═══ Extracted entries
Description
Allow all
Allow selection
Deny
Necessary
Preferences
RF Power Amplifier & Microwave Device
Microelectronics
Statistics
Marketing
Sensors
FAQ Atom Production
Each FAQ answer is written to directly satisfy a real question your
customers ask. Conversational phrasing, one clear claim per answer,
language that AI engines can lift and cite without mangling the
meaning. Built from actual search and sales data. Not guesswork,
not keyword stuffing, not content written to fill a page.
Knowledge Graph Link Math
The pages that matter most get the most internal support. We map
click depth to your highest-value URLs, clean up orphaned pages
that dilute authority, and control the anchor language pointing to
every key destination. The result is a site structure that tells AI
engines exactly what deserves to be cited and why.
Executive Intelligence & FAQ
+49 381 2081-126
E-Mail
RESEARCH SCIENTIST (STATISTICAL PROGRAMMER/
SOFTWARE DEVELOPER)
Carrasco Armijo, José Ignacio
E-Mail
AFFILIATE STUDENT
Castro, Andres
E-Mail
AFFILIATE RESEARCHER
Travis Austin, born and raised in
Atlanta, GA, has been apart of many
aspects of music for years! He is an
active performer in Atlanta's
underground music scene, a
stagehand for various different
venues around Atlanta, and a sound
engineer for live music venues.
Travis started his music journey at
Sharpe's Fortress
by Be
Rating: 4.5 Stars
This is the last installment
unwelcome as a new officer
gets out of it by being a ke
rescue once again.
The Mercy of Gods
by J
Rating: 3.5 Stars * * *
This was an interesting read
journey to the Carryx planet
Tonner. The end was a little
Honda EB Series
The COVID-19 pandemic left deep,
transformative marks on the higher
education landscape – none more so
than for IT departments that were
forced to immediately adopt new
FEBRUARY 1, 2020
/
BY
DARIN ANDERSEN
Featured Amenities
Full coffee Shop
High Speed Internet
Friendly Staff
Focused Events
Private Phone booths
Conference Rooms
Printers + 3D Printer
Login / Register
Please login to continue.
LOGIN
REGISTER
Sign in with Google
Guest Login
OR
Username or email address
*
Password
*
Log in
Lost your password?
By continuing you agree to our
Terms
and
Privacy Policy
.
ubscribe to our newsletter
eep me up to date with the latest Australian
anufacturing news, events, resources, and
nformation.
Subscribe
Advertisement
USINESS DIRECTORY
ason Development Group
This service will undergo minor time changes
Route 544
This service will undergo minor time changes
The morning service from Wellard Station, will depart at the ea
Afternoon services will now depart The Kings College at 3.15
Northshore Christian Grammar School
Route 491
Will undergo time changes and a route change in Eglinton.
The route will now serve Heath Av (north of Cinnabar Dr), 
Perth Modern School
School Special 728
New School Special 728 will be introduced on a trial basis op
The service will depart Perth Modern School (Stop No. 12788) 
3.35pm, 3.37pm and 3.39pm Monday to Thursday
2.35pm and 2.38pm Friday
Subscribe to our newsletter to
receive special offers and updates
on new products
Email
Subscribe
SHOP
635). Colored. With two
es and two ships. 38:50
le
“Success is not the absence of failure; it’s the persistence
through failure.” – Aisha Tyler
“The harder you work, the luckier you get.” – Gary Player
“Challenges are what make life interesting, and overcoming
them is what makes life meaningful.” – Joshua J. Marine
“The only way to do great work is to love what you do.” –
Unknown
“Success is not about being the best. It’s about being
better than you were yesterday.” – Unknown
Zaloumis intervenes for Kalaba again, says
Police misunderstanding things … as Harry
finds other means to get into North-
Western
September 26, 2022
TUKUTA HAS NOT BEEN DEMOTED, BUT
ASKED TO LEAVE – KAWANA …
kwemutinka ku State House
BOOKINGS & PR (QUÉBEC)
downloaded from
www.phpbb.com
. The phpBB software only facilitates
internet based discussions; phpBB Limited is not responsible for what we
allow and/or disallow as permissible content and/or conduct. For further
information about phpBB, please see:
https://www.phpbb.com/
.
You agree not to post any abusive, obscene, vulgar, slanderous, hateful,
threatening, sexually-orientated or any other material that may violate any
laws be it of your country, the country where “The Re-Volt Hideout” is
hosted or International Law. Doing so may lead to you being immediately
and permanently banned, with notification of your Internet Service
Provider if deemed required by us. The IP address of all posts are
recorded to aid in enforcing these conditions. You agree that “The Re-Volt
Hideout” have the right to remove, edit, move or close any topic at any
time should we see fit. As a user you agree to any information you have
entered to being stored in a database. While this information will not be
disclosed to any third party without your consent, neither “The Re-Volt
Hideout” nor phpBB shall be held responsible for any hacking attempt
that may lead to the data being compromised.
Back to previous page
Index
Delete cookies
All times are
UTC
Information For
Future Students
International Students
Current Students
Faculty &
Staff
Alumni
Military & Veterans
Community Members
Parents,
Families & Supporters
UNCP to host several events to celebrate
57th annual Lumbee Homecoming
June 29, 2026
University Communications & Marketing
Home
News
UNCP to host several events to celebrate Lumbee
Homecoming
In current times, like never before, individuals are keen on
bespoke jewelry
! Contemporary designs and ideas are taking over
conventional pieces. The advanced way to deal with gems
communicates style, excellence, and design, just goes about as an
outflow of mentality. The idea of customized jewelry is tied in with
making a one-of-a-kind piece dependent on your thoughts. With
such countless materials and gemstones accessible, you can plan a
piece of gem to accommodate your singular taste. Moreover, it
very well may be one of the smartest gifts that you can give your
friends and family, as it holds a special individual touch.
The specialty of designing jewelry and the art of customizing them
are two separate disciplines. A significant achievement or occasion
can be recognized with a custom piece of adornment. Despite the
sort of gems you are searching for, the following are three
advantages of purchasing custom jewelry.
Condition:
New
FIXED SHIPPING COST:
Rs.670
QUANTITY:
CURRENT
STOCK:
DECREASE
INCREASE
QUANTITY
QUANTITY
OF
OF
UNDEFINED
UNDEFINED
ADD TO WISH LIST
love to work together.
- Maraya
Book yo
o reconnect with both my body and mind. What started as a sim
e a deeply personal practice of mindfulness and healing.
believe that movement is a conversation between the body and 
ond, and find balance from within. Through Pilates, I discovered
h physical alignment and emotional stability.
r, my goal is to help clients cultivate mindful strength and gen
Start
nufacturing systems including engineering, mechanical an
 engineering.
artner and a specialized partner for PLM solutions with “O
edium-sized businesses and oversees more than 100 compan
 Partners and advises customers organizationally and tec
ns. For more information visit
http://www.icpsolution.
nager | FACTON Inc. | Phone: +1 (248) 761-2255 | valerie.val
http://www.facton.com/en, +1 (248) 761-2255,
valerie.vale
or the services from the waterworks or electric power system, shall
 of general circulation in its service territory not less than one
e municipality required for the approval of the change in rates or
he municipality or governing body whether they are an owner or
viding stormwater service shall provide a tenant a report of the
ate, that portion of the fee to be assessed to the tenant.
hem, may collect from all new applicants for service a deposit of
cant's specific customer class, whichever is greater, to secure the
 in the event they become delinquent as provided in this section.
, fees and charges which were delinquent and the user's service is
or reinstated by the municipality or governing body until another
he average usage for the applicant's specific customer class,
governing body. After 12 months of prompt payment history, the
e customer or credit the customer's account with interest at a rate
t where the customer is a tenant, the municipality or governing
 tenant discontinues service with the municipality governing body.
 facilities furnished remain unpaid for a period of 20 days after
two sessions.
══════
Exercise brief: Pull out every line in the data above that has the word "Marketing".

Output:
Marketing
University Communications & Marketing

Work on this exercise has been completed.